TASK DIRECTIONS: All lines in the records below that hold "MORE" are to be shown.

Document layout detection data:
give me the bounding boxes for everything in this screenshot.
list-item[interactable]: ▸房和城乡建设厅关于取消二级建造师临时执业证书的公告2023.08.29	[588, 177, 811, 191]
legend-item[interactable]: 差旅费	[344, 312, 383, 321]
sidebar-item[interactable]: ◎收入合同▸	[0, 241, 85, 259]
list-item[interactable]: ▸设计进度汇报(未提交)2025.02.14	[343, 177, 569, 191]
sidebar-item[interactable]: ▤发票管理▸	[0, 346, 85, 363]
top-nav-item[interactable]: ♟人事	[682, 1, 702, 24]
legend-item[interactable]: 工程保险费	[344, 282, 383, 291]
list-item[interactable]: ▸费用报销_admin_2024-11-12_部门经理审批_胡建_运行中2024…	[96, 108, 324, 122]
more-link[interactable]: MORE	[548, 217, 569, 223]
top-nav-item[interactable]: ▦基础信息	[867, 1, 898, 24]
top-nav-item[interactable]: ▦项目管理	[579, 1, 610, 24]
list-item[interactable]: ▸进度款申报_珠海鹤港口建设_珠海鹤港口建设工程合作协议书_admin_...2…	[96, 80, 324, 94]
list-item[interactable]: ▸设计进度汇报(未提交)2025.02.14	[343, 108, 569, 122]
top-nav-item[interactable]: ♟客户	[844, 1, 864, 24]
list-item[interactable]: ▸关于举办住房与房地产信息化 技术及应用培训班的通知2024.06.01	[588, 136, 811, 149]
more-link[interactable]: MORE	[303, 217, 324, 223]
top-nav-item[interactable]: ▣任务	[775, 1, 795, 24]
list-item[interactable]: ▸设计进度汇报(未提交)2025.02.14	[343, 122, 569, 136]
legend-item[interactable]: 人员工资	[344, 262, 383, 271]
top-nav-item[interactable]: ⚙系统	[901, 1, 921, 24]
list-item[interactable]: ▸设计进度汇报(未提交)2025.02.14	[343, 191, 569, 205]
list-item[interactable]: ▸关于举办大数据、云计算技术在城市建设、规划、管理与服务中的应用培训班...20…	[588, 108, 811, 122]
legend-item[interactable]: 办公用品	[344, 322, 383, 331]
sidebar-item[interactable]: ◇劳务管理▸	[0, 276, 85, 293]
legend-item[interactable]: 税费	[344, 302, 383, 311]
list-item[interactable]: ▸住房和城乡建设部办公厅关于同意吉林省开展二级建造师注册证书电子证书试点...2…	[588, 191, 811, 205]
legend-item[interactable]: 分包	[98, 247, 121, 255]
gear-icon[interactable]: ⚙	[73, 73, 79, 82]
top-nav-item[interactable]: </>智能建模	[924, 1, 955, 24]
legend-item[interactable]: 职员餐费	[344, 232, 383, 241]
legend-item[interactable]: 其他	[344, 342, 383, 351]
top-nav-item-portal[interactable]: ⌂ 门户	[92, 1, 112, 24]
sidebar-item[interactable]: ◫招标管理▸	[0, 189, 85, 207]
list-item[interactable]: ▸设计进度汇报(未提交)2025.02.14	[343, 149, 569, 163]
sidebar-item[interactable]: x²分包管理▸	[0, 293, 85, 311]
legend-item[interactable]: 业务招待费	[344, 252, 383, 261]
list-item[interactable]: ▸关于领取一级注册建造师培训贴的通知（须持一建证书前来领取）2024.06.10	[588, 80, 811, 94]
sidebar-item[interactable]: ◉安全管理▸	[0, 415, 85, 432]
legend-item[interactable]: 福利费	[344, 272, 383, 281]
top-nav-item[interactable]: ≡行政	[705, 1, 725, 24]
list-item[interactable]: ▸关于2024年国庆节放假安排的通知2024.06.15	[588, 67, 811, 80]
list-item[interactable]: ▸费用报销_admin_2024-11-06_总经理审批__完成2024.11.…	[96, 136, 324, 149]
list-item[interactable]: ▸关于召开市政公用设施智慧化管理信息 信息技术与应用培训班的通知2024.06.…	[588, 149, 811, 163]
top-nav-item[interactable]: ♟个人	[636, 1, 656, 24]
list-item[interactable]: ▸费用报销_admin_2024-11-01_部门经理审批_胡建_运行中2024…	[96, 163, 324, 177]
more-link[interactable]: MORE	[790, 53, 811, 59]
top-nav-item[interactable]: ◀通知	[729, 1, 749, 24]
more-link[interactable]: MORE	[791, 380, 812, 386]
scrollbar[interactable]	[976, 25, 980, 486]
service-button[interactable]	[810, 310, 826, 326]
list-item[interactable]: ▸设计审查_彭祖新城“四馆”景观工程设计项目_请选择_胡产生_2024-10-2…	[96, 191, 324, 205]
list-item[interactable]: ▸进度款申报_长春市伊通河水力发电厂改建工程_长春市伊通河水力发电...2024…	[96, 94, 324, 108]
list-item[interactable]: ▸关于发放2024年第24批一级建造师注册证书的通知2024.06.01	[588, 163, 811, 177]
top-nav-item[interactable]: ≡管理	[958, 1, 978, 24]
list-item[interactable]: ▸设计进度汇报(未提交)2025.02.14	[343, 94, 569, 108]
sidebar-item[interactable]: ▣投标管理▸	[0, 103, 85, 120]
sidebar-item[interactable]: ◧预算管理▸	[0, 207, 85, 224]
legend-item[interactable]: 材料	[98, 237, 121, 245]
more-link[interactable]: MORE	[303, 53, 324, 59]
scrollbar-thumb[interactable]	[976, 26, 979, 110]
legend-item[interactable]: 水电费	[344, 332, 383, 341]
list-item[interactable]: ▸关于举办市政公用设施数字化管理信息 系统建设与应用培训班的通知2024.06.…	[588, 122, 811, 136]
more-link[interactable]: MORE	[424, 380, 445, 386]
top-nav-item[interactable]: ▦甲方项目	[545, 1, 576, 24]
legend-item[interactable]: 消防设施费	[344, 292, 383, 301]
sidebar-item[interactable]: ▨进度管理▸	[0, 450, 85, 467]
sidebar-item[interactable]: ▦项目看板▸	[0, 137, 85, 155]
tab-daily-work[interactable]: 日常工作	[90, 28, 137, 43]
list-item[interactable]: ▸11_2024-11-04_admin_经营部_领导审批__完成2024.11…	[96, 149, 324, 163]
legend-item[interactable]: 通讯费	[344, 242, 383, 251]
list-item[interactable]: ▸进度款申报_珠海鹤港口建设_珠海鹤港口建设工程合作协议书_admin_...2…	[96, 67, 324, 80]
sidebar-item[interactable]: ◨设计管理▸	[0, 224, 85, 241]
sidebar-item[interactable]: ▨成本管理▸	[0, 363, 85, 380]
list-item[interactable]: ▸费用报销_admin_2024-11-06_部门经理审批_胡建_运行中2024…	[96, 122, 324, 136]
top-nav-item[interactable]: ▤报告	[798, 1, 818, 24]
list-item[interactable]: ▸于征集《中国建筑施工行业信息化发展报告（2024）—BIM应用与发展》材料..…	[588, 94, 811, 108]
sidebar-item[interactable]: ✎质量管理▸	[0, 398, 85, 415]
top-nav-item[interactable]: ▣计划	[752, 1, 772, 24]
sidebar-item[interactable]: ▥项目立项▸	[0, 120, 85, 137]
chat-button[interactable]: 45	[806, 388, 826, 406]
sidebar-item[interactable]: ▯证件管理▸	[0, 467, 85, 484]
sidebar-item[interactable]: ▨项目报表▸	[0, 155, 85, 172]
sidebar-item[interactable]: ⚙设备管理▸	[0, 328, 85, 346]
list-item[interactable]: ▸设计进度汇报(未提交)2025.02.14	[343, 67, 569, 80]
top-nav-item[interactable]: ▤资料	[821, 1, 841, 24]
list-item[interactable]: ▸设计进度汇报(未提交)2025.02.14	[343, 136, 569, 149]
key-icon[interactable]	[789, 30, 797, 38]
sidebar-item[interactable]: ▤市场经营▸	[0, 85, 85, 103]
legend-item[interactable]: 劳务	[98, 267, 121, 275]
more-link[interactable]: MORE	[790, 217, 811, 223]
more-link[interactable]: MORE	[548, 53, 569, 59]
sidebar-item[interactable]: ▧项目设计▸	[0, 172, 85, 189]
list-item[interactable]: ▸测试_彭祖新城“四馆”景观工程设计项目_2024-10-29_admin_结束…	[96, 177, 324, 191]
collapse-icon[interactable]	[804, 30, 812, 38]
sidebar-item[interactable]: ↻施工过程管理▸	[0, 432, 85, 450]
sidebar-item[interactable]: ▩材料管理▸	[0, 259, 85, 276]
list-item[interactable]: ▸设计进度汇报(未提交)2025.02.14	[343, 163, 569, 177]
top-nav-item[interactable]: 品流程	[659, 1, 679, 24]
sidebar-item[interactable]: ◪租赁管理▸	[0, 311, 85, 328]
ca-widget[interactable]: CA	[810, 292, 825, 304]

TASK SOLUTION:
more-link[interactable]: MORE	[548, 217, 569, 223]
more-link[interactable]: MORE	[303, 217, 324, 223]
more-link[interactable]: MORE	[790, 53, 811, 59]
more-link[interactable]: MORE	[791, 380, 812, 386]
more-link[interactable]: MORE	[303, 53, 324, 59]
more-link[interactable]: MORE	[424, 380, 445, 386]
more-link[interactable]: MORE	[790, 217, 811, 223]
more-link[interactable]: MORE	[548, 53, 569, 59]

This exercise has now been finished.